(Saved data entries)

=== Section Start ===

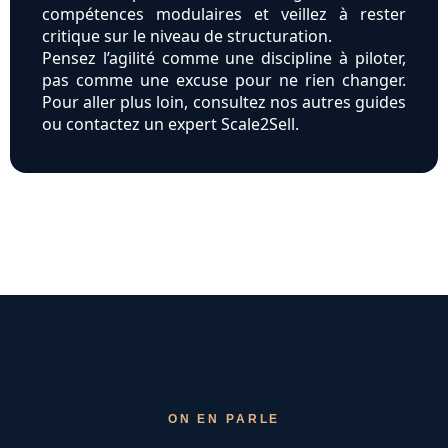
compétences modulaires et veillez à rester
critique sur le niveau de structuration.
Pensez l’agilité comme une discipline à piloter,
pas comme une excuse pour ne rien changer.
Pour aller plus loin, consultez nos autres guides
ou contactez un expert Scale2Sell.
ON EN PARLE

=== Section End ===

> EXERCISE PROMPT: Where in the records above does the word "comme" appear? Copy each line that holds it.

> TASK ANSWER:
Pensez l’agilité comme une discipline à piloter,
pas comme une excuse pour ne rien changer.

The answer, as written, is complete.